I’m moving, yet I can’t.
A little while ago, I received a notification from my apartment building asking me to “state my intentions,” wanting to know whether I was gonna resign my lease or not. I sat on my bed and stared at that piece of paper for a long time. This is it, isn’t it? A new chapter to my life.
For 2 and a half years, I called my tiny studio on the UWS my home. It’s centrally located between the most wealthy part of the UWS (Columbus Circle, Lincoln Center) and the poorest (Amsterdam housing). To me, it was home, the longest I’ve stayed at any apartment since college, my sanctuary.
In those 2-1/2 years, very few people came to visit, just a girlfriend who spent the evening watching TV and eating take-out, another that came for a bathroom break before heading out to another bar, and a third who spent the night when visiting New York, but never actually slept since we talked til morning.
I never had any guys over. That was a policy. This was my santuary, the place where I go to cry/sleep-it-off if any guy was acting like a jerk, where I go when I’m sick and need peace and quiet, where I go when I want to get away from all the crap New York and life may throw my way. It protected me, and though small and oftentimes messy, it was cozy and it was all mine.

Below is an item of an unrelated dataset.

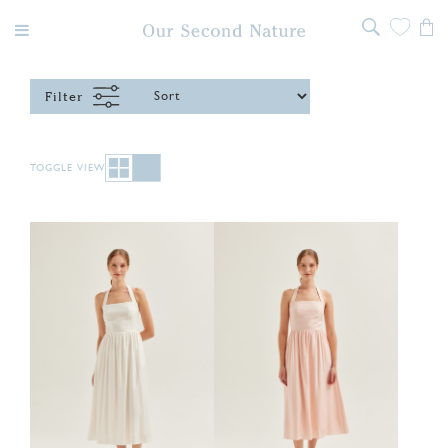
Filter
TOGGLE VIEW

Boyfriend is the first and only guy who I broke that policy for, but not til after dating for a long time and I knew he was not a casual fling. For BF, I think it was a sanctuary too. When we were there, it was like we were in our own little world, away from the drama of everyday life. We were on top of each other cause space was so limited, but it was almost like we were 2 newly-weds in our first apartment.
I knew that notice was coming, and I had known what my answer would be when it did come. I just didn’t know it’d be so hard to let go.
Well, I stated my intentions. Goodbye UWS, goodbye dear studio. I’m about to start my new life.